Le précédent gouvernement avait commandé à l’Inspection générale des affaires sociales et, je crois, à la Cour des comptes un rapport sur la gestion de cette caisse, qui a révélé des difficultés d’organisation. Le Gouvernement avait demandé à la Caisse d’y remédier. Les dispositions adoptées depuis vont dans le bon sens, mais restent toutefois très loin des engagements pris.
Le dispositif proposé par le présent gouvernement ne satisfaisant pas les membres des sections de la CNAVPL, des discussions ont été engagées. D’ici au débat en séance, nous devrions aboutir à un point d’équilibre. Reste que, pour en être certain, je vous propose que la nomination des directeurs soit laissée à l’appréciation des membres du conseil d’administration des caisses. Je souhaitais même, à l’origine, aller plus loin en proposant la création d’un conseil de surveillance comptant des représentants de l’État, et en proposant l’établissement d’une convention d’objectifs et de gestion. Les choses avancent.
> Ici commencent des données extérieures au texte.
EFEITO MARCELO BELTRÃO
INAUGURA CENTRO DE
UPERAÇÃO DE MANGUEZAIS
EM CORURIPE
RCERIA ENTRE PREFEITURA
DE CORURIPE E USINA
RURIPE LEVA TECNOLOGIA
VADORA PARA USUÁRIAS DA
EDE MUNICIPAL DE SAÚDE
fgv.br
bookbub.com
La Commission adopte l’amendement.
Puis elle émet un avis favorable à l’adoption de l’article 32 modifié.
Article 33 : Externalisation des régimes à prestations définies mis en place par l’employeur
La Commission émet un avis favorable à l’adoption de l’article 33 sans modification.
Après l’article 33
La Commission examine l’amendement CF 41 du rapporteur pour avis.
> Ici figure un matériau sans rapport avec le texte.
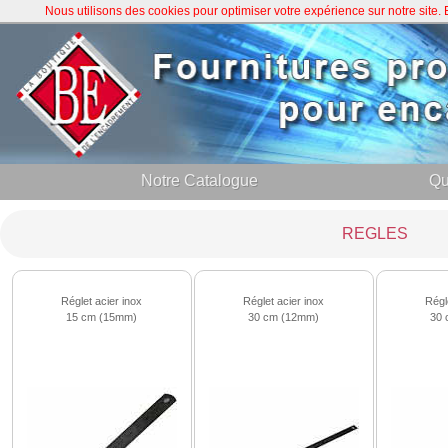
Nous utilisons des cookies pour optimiser votre expérience sur notre site
Notre Catalogue
Qu
REGLES
Réglet acier inox
Réglet acier inox
Régl
15 cm (15mm)
30 cm (12mm)
30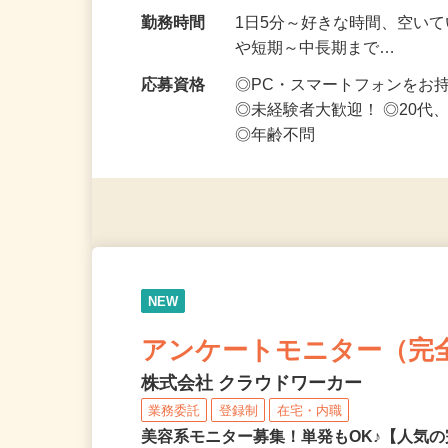
勤務地
埼玉県等【ご希望の地域でオ
い！】
勤務時間
1日5分～好きな時間、空い
や短期～中長期まで…
応募資格
◎PC・スマートフォンをお
◎未経験者大歓迎！ ◎20代
◎年齢不問
NEW
アンケートモニター（完
株式会社 クラウドワーカー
M. le rapporteur pour avis. Je ne participerai pas au vote sur cet amendement dans la mesure où je suis membre du conseil d’administration de l’Institution de retraite complémentaire des agents non titulaires de l’État et des collectivités publiques, l’IRCANTEC.
Depuis le 8 août 1994, l’IRCANTEC se trouve dans une situation juridique peu satisfaisante. Il s’agit donc de lui conférer un vrai fondement légal. Si, en 1994, cette caisse touchait en effet fort peu de personnels, elle a depuis pris une ampleur qui justifie un nouveau statut.
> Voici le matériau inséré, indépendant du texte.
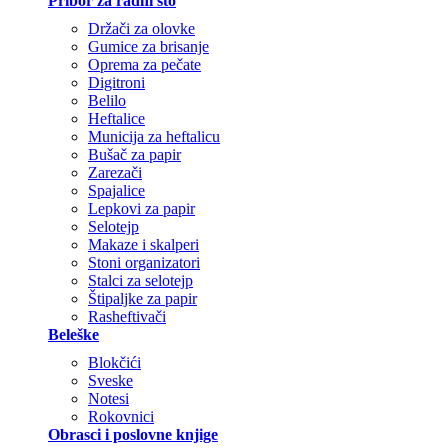
Pribor za radni sto
Držači za olovke
Gumice za brisanje
Oprema za pečate
Digitroni
Belilo
Heftalice
Municija za heftalicu
Bušač za papir
Zarezači
Spajalice
Lepkovi za papir
Selotejp
Makaze i skalperi
Stoni organizatori
Stalci za selotejp
Štipaljke za papir
Rasheftivači
Beleške
Blokčići
Sveske
Notesi
Rokovnici
Obrasci i poslovne knjige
M. Dominique Lefebvre. Je souhaite comprendre ce qui a conduit en 1994 à retirer toute base légale à cette institution.
M. le rapporteur pour avis. La caisse s’est créée petit à petit.
M. Jean-Louis Dumont, président. Ce fut en effet de bric et de broc.
M. le rapporteur pour avis. Jusqu’en 1994, l’IRCANTEC relevait d’un dispositif réglementaire ; or, c’est aujourd’hui une caisse à part entière, reconnue, qui doit reposer sur un dispositif législatif au même titre que d’autres caisses. Cela ne modifiera toutefois en rien sa capacité à remplir sa mission et ne la rendra pas plus indépendante vis-à-vis de la Caisse des dépôts et consignations.
La Commission adopte l’amendement.
Article 34 : Habilitation à prendre par ordonnance les mesures d’harmonisation nécessaires à Saint-Pierre-et-Miquelon et Mayotte
La Commission émet un avis favorable à l’adoption de l’article 34 sans modification.
Puis elle émet un avis favorable à l’adoption de l’ensemble du projet de loi modifié.
*
* *
LISTE DES PERSONNES AUDITIONNÉES
ET DES CONTRIBUTIONS ÉCRITES
Le Rapporteur pour avis a participé à l’ensemble des auditions conduites par le Rapporteur de la commission des Affaires sociales (30). Il a par ailleurs adressé un questionnaire en vue d’obtenir des éléments de comparaison internationale à plusieurs organismes. Lui ont adressé une contribution écrite :
§ M. Antoine Bozio, chercheur associé à PSE-École d’économie de Paris, directeur de l’Institut des politiques publiques (IPP) ;
§ l’Observatoire des retraites, M. Arnauld D’Yvoire en étant le secrétaire général ;
§ la Confédération européenne des syndicats, Mme Bernadette Ségol en étant la secrétaire générale.